== Exercise directions ==
In the records below, find every line that contains "contre" and list it.

======== Exercise data ========

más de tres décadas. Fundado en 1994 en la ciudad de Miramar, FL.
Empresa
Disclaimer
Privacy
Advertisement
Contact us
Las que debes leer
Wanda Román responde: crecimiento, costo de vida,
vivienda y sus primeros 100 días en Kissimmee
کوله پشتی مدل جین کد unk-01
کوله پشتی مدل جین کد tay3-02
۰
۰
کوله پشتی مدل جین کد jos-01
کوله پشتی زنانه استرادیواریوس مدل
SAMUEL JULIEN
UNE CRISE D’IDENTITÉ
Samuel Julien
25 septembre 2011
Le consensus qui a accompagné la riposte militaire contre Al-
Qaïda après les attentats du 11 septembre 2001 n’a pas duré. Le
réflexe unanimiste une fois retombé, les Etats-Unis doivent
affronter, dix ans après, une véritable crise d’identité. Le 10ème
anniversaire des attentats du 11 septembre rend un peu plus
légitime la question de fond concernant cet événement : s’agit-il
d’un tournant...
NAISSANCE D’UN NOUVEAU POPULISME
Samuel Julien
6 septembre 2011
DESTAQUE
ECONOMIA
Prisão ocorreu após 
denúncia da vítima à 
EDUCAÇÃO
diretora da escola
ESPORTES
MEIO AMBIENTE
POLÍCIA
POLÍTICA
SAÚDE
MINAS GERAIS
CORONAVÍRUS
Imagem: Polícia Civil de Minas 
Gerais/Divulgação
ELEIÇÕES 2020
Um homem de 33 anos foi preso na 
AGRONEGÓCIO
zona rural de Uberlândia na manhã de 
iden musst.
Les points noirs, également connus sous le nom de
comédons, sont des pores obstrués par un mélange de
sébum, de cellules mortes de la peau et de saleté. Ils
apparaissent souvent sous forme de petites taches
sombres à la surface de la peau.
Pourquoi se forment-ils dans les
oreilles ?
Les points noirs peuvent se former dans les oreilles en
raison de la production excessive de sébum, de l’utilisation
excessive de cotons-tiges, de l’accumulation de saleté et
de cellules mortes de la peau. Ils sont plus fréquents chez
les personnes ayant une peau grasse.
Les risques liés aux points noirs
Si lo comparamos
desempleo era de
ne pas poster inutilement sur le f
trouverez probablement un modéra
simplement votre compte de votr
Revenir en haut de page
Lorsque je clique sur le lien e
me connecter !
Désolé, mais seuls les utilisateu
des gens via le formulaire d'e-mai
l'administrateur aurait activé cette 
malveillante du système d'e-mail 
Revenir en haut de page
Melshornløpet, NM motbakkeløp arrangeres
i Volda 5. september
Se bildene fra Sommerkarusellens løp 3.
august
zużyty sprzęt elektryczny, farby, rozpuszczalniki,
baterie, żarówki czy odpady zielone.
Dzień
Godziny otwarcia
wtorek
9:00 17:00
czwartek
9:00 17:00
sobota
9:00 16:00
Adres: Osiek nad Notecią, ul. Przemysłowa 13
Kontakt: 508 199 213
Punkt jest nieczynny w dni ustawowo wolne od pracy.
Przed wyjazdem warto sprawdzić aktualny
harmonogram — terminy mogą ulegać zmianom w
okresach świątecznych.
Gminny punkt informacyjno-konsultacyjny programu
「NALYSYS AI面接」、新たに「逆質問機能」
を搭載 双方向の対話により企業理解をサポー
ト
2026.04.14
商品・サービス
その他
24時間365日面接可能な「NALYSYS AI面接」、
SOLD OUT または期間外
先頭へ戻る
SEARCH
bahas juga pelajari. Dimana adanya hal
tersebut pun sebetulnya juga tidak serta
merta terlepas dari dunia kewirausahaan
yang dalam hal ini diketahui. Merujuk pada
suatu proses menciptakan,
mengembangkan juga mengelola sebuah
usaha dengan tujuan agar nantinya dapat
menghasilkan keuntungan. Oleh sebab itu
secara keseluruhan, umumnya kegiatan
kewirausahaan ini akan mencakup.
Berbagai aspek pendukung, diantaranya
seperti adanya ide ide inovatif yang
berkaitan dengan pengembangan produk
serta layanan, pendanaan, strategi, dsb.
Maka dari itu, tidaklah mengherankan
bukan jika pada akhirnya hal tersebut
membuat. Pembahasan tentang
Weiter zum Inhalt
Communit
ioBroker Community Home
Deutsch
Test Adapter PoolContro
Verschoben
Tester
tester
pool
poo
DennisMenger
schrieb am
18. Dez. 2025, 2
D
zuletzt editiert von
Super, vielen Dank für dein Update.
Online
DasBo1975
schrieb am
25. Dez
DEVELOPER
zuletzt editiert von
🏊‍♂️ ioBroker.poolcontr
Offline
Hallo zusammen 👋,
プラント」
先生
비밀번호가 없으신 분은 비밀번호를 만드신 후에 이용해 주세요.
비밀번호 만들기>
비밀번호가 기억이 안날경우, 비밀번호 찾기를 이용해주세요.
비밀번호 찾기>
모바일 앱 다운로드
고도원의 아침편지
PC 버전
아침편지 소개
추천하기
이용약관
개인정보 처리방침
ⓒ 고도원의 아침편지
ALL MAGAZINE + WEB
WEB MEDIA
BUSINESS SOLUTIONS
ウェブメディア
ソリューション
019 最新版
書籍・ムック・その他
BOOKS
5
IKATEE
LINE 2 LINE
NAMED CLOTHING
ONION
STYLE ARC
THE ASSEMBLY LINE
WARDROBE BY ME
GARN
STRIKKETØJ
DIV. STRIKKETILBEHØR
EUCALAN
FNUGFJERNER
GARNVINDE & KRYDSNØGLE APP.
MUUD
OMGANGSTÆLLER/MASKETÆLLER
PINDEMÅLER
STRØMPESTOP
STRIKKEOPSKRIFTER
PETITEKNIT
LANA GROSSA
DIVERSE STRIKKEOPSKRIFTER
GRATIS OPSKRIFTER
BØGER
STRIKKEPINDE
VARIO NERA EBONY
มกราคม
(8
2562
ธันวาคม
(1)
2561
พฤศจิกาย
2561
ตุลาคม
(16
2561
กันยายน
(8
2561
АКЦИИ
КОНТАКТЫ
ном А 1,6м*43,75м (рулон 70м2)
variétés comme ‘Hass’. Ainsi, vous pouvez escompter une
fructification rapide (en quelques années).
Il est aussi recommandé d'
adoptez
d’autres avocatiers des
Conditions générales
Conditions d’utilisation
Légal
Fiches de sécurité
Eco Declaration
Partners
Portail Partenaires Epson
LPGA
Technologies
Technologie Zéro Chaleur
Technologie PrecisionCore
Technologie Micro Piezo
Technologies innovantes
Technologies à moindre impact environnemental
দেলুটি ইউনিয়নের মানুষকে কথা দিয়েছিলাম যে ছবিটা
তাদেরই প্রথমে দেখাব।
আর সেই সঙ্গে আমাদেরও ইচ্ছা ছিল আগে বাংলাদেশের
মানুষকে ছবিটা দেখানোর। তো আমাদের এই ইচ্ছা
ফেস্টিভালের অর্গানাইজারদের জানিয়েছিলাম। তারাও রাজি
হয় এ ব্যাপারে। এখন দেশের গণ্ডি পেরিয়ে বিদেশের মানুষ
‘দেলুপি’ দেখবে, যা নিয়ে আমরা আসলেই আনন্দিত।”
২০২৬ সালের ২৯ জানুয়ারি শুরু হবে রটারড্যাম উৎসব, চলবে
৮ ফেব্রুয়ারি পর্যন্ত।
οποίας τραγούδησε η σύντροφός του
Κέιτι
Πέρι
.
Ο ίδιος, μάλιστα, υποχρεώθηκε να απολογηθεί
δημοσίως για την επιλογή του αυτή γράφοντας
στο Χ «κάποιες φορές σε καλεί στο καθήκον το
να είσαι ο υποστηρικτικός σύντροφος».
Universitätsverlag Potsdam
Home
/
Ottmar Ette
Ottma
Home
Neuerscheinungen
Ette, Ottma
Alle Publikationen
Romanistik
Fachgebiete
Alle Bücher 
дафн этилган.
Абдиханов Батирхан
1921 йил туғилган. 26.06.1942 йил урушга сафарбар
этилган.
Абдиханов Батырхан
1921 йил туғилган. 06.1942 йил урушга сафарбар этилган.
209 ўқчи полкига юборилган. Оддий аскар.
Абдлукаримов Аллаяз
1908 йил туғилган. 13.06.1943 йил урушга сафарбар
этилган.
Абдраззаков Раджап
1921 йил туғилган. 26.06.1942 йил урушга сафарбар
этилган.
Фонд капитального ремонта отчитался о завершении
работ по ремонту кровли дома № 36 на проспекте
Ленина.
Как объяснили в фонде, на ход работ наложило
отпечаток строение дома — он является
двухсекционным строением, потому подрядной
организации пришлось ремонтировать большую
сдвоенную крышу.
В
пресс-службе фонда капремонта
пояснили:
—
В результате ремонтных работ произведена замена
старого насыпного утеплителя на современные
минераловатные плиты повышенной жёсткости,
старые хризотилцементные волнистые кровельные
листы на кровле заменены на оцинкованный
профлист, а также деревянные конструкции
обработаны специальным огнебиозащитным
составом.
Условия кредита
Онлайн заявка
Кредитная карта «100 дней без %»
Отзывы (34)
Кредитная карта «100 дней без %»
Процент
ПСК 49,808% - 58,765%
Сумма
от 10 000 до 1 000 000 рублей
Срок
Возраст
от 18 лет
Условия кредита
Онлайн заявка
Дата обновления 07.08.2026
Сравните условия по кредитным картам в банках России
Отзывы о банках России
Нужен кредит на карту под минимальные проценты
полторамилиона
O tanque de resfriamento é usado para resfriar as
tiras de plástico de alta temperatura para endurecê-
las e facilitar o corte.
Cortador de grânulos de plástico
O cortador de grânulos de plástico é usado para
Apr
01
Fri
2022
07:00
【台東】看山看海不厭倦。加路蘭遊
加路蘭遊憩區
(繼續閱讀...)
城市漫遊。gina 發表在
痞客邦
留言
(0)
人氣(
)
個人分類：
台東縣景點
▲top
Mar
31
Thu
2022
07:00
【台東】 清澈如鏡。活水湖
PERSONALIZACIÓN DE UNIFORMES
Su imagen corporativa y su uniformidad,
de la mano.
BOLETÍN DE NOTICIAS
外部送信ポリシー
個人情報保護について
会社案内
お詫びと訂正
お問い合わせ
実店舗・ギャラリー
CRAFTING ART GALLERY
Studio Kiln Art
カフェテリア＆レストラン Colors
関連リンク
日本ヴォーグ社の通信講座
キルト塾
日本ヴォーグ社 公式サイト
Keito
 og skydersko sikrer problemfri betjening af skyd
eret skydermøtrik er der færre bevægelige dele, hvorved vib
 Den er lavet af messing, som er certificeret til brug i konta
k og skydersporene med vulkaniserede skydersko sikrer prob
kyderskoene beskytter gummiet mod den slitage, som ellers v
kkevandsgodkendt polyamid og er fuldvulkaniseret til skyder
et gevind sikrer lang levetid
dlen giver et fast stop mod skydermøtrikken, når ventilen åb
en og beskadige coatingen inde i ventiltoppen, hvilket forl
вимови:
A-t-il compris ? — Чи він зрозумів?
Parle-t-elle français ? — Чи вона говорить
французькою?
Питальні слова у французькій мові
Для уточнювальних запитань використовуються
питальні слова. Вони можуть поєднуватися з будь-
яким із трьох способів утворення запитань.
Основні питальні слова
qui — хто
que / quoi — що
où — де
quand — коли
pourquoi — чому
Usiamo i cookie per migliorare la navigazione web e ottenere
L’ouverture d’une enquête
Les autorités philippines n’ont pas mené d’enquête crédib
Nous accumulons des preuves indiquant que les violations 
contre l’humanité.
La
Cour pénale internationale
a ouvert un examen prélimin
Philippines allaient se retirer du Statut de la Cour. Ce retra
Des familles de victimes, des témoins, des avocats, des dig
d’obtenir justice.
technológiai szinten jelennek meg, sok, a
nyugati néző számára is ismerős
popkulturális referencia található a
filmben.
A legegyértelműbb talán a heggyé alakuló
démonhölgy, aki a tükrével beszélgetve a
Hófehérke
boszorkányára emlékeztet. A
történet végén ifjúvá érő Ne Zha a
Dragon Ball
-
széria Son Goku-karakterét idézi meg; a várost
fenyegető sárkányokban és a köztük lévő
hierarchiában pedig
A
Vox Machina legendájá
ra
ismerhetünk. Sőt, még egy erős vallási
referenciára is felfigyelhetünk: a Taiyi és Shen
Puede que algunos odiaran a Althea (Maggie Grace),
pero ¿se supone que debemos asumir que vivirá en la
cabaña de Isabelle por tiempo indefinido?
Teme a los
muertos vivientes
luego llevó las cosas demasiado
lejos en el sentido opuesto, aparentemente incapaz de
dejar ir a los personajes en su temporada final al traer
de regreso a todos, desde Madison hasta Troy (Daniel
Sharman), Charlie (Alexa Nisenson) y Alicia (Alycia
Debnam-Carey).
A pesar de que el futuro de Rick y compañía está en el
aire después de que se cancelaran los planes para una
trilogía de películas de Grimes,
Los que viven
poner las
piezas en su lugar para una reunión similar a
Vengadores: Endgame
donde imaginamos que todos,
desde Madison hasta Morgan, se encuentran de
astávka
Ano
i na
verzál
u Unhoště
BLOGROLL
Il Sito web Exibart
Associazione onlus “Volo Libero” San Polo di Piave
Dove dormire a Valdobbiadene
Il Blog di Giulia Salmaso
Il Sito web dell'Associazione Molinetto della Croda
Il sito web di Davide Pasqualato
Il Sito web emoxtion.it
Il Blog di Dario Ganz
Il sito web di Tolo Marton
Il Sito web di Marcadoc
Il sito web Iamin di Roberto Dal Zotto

========

== Answer for this exercise ==
Le consensus qui a accompagné la riposte militaire contre Al-
contre l’humanité.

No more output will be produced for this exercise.